No dia 18 de março de 1922, pousou em Macapá o primeiro avião. Na realidade,
era um hidro-avião. Ele fez um pouso de emergência por causa de problemas
técnicos ocorridos durante a viagem. O avião, um Junkier D 217, fazia o
percurso New York-Buenos Ayres, quando teve problemas mecânicos, forçando o
aviador a amerissar em frente à baía de Macapá. O depoimento de uma das
testemunhas, Raimundo Perez Nunes, foi colhido de uma reportagem publicada
no jornal A Voz Católica, e de familiares do depoente. A notícia é um
documento para a história que ilustra, sem dúvida alguma, os primeiros
tempos da aviação no Amapá.

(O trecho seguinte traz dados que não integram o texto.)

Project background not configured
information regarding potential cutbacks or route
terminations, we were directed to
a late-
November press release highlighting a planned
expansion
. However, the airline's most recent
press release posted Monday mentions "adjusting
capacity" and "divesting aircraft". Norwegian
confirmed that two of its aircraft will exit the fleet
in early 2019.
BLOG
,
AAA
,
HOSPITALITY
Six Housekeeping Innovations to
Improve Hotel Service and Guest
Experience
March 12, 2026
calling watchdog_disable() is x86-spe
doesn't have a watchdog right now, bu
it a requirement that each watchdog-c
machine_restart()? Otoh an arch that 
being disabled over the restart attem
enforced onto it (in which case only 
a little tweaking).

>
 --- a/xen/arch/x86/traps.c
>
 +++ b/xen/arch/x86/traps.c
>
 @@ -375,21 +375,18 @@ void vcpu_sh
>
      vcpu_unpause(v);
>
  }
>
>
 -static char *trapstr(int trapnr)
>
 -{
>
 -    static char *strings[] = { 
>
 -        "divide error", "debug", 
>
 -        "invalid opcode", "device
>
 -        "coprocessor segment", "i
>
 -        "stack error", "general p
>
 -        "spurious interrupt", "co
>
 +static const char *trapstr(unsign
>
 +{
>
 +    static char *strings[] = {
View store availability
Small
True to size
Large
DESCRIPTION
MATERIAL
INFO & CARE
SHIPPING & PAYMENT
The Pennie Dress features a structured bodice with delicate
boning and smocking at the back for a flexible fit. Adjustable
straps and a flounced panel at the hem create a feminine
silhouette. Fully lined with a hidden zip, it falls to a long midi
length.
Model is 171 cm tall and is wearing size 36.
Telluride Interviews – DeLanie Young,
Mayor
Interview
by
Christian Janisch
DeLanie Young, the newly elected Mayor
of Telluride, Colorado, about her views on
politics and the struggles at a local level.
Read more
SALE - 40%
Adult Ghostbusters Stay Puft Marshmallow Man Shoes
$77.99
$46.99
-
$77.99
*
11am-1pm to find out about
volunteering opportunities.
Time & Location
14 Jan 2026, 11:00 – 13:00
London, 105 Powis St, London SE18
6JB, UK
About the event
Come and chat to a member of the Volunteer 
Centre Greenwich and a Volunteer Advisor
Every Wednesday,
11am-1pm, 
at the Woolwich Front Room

Vejamos o que relata-nos Perez Nunes:
"Sete horas da manhã do dia 18 de março de 1922, véspera de São José.
Aporto em Macapá, oriundo de Igarapé do Lago, a remo, motivado por mais um
dia de trabalho duro. Naquele tempo, a comunidade não dispunha de motor, aí
a gente tinha a alternativa do transporte fluvial, movido a vela ou a remo.
Nédia dia a maré estava baixa. Exausto da viagem, encosto a embarcação perto
do guindaste, estendendo uma pequena tela encerada sobre as pedra. Deito. A
baía estava serena. A brisa soprava do norte e o sol espalhava seus raios
sobre a natureza. Todo esplendor, naquela manhã inesquecível.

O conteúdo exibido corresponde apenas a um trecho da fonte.